By anon72571 — On Mar 23, 2010

#2 - One of the legs of the three phase systems is 120v, the circuit consists of the the line, neutral and ground. This is your standard household wiring.

#1 - There is 120v per each leg in a three phase system. L1, L2, L3, neutral (common) and a ground, so 5 wires in total. L1 is normally black, L2 is normally red and L3 blue. The neutral is white and the ground green or green with a yellow stripe.

By anon39827 — On Aug 04, 2009

Have a 5-ton 208-230 3 phase AC unit. Can it be replaced with a 5-ton 208-230 1 phase AC unit by just using two of the three phase leads?
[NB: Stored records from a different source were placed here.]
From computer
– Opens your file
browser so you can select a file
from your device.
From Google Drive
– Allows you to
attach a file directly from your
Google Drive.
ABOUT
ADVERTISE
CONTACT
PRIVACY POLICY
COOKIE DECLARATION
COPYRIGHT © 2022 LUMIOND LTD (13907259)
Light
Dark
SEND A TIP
By anon36476 — On Jul 12, 2009

I'm replacing two 3-phase 240v 5-ton condenser units that wererun simultaneously and were run with one 3 phase breaker (60A) with two single phase 240volt 5-ton units. I'm thinking of using the A-C legs to one condenser and and B-C legs to the other Assuming I don't exceed the breaker amperage, will the excess amperage on the C leg foul up the voltages. The C leg is under used compared to the A and B off the pole. Thanks

By doiturself — On May 01, 2009

Maybe I can clarify with my question. I have what I think is a three phase motor pulled out of my dishwasher that powered the pump. It has a black, tan, and blue wire. I want to power it with a simple black/white wire plugged into the wall. Is that possible? Can I split the black into thirds and just push it all into the motor?
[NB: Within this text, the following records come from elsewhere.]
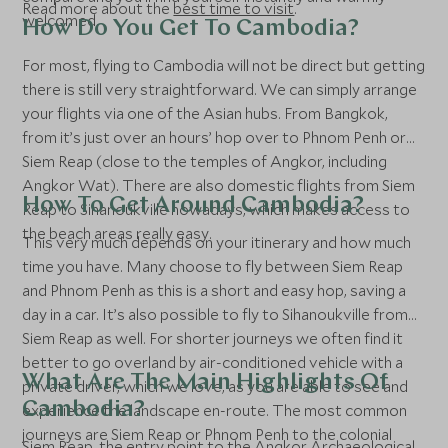
Read more about the
best time to visit
.
welcomed.
How Do You Get To Cambodia?
For most, flying to Cambodia will not be direct but getting
there is still very straightforward. We can simply arrange
your flights via one of the Asian hubs. From Bangkok,
from it’s just over an hours’ hop over to Phnom Penh or
Siem Reap (close to the temples of Angkor, including
Angkor Wat). There are also domestic flights from Siem
How To Get Around Cambodia?
Reap to Sihanoukville nowadays, which makes access to
the beach areas really easy.
This very much depends on your itinerary and how much
time you have. Many choose to fly between Siem Reap
and Phnom Penh as this is a short and easy hop, saving a
day in a car. It’s also possible to fly to Sihanoukville from
Siem Reap as well. For shorter journeys we often find it
better to go overland by air-conditioned vehicle with a
What Are The Main Highlights Of
private driver, which we love, as you are able to see and
Cambodia?
experience the landscape en-route. The most common
journeys are Siem Reap or Phnom Penh to the colonial
Siem Reap
, the entry point to the Angkor Archaeological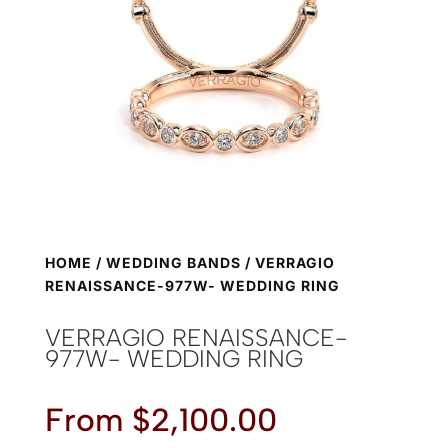
HOME
/
WEDDING BANDS
/ VERRAGIO
RENAISSANCE-977W- WEDDING RING
VERRAGIO RENAISSANCE-
977W- WEDDING RING
From
$
2,100.00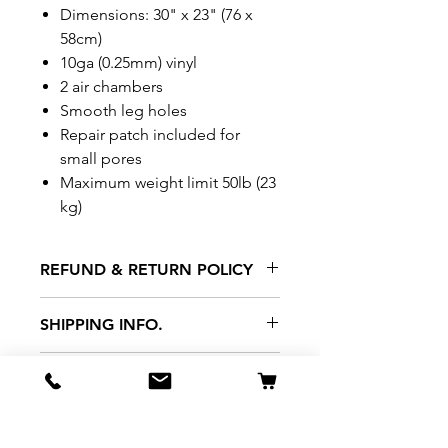
Dimensions: 30" x 23" (76 x
58cm)
10ga (0.25mm) vinyl
2 air chambers
Smooth leg holes
Repair patch included for
small pores
Maximum weight limit 50lb (23
kg)
REFUND & RETURN POLICY
All exchanges/returns are
SHIPPING INFO.
honoured through store credit
note and based on
Delivery within 72 hours of
*Price may be subjected to
Manufacturer's defects
purchase.
change without notice.
only. Items must be presented to
a store location with original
By anon21912 — On Nov 24, 2008

how do you calculate the cost of operating a three phase motor? i know single phase motor calculation is amps x volts x operating hours= watt hours, divide that by 1000 for kilowatt hours and multiply by electricity cost will give operating cost. is it the same for three phase?

By gareth — On Oct 16, 2008

hello

i have a stucco pump in spain I've been using on spanish 3 phase power ( pump is electric motor )i want to bring this machine back to america and use it here, what do i have to do to run it here,if that is at all possible, someone in spain mentioned the motor cycle is different in spain than usa,,i know nothing about this so totally unsure.thank you .

By anon19552 — On Oct 14, 2008

A 3-phase power source would not normally be converted to single-phase. A single-phase load can be powered from one leg of the 3-phase source. In a four-wire, 3-phase system, the fourth wire acts as the neutral conductor. Single-phase loads can be connected between one phase and the neutral or between two phases. In both situations, the loads should be balanced so that each phase has an equal or near equal power load.

By Jeff1151 — On Aug 29, 2008

How do you convert a 3 phase power source to single phase? to standard 110V? 60 cycle house current?

By anon15551 — On Jul 14, 2008

i guess i still don't understand. what is traveling through each of the 3 wires? is one of them grounded? what is meant by the reference to one of them (sometimes) being neutral?